In some market sectors, like construction or agriculture, the use of autonomous vehicles is more complicated due to the varied and less predictable environment in which the machine is working, says Bramè. Duty cycles are not necessarily as repetitive as those of other applications, such as port or surface mine operations, and he says it is unlikely users will require 24/7 operation. As such, the challenges for autonomous vehicle tires and wheels may be different.
“Although we have a good understanding of what the issues are likely to be in [the off-road equipment] sectors, to fully understand each market’s requirements, we will continue to work closely with OEMs, tire manufacturers and end users to make sure we develop solutions that are right for each of them and put the solution through its paces in field tests,” says Bramè.
Smarter Tires Will Be Required
Reinhard Klant, product line manager earthmoving at Continental, says autonomous equipment in the earthmoving sector is often operated in a convoy to increase efficiency and enable smooth processes. However, if one of the vehicles breaks down due to an issue with a tire or other system, it will not only stop the entire fleet but also increase the risk of a collision. As such, it will become increasingly important to use monitoring tools such as sensors that can send alerts to other vehicles as a problem occurs and prevent such incidents from occurring.

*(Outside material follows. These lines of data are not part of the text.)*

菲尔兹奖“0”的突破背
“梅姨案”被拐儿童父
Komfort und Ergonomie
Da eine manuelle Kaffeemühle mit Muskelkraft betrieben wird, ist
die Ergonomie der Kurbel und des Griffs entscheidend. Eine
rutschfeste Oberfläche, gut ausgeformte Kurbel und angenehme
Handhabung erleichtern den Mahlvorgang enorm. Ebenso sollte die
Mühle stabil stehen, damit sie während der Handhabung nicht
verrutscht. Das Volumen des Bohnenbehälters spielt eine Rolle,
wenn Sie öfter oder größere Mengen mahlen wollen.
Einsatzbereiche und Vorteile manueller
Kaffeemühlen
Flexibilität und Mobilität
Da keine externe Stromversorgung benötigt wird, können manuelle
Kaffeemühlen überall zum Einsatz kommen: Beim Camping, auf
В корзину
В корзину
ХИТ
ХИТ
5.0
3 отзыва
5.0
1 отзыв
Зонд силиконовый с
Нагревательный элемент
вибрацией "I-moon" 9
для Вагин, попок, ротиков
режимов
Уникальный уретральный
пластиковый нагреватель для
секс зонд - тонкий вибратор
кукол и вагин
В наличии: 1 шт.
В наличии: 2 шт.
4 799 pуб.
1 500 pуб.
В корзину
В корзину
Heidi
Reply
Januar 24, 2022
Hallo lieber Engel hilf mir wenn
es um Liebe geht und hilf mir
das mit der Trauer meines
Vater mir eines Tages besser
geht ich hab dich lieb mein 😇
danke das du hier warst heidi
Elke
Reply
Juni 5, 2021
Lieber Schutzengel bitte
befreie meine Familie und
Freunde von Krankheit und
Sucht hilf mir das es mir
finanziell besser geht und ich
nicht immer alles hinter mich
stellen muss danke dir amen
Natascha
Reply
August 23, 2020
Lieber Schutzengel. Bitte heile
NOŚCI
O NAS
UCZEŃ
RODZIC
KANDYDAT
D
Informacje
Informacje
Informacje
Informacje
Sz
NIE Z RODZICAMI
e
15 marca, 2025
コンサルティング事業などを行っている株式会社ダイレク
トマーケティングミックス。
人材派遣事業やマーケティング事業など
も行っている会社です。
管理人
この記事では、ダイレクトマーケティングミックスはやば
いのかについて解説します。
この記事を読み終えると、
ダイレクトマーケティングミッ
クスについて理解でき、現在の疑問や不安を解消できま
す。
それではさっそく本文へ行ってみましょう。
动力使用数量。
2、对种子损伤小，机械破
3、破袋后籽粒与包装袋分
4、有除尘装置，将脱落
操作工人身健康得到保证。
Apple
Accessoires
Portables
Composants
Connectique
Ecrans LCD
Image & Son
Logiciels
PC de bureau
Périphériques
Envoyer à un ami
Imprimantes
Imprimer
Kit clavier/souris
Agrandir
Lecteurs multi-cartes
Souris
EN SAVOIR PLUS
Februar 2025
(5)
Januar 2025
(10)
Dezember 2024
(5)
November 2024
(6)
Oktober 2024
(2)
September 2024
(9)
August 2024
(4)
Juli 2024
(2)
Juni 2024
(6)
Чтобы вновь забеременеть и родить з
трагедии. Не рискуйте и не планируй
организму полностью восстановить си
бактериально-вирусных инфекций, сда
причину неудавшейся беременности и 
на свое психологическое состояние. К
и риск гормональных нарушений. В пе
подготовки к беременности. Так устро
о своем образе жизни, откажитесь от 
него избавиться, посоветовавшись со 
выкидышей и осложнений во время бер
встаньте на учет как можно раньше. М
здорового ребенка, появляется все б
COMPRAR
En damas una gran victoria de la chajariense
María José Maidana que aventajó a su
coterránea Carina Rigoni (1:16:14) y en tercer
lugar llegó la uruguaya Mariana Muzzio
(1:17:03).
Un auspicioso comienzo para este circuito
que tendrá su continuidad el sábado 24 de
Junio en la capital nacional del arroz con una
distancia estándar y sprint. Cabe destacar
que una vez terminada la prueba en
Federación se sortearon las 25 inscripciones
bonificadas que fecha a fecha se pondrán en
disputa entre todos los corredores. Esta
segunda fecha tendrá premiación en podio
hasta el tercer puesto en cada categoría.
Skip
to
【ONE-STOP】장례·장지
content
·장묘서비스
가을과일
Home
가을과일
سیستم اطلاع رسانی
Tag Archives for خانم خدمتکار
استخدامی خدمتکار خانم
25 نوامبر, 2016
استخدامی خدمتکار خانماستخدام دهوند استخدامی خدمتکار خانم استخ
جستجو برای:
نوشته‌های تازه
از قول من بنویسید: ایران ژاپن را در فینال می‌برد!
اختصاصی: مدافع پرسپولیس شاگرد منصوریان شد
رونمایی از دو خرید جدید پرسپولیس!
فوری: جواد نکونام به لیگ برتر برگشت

ContinentalThe company’s ContiEarth tire range is one example of how intelligence is already being added to tires to improve operations. An integrated tire sensor alerts the equipment operator when pressure and temperature of the tire deviates from the norm. This helps to increase efficiency and safety by allowing fleets to better plan for maintenance and avoid costly downtime.
In future, the design of and technologies used in machinery will be even more tailored to their working environment, according to Continental. Demands for a more sustainable world will also continue to increase. Because of this, tires of the future will need to be intelligent, sustainable and environmentally friendly, meaning they must be as efficient as possible in order to save fuel and emissions. At the same time, they will have to be made of recyclable and biodegradable materials.

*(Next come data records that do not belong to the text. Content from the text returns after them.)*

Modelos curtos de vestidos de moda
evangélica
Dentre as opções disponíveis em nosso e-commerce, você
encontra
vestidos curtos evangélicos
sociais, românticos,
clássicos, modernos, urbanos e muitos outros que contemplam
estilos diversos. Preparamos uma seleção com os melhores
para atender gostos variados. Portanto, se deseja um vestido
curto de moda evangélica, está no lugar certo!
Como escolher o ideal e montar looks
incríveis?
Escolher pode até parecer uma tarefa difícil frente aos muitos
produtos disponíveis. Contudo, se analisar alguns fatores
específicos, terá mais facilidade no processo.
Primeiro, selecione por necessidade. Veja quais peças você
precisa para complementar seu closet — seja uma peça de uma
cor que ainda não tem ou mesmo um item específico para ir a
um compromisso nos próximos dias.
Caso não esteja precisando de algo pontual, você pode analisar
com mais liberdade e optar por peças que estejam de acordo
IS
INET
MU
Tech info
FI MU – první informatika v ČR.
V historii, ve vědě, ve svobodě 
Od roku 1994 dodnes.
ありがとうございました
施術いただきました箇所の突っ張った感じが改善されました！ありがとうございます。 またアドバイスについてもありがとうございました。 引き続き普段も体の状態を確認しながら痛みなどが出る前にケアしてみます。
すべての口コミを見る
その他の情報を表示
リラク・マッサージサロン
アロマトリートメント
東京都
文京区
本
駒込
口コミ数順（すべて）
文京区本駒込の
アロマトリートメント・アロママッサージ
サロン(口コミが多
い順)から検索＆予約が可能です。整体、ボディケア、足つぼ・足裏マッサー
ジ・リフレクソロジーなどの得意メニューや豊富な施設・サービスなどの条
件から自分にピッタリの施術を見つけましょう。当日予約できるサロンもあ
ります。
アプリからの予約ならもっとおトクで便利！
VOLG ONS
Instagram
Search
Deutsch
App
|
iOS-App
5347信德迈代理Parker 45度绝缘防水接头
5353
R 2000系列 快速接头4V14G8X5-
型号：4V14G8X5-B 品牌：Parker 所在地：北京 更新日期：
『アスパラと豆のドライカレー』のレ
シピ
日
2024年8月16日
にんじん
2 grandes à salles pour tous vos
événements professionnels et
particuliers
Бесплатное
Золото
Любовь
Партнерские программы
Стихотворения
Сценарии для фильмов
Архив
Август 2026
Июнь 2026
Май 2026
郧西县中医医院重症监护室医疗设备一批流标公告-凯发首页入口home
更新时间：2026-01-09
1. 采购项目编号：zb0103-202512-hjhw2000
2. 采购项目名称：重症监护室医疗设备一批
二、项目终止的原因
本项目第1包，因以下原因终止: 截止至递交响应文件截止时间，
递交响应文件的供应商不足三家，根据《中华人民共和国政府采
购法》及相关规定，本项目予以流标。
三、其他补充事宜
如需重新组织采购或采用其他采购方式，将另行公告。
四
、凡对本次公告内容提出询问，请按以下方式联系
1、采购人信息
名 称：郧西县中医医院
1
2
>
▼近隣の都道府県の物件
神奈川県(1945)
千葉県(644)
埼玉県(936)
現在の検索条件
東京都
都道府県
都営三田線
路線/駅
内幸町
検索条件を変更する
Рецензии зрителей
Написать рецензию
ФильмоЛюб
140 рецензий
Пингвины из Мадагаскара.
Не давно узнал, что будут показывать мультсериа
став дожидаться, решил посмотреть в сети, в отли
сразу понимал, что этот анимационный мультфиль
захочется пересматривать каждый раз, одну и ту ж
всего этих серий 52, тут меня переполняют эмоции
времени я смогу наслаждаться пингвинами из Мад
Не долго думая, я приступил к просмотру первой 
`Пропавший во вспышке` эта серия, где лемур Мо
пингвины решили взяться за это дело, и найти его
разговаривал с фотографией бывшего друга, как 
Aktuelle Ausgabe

In general, manufacturers agree that traditional tire and wheel designs will not be able to meet the requirements demanded by autonomous and electric vehicles, so new solutions will be needed. Rather than being completely new designs, however, these tires and wheels are likely to be evolutions of existing technologies - both product and process - building on proven solutions to respond to the needs of these new machines, agree both Bramè and Dahl.
“BKT expects to see more of these vehicles appearing in more diverse applications as the technology and ingenuity of equipment designers continues to grow. We are ready for the challenge,” says Tatlock.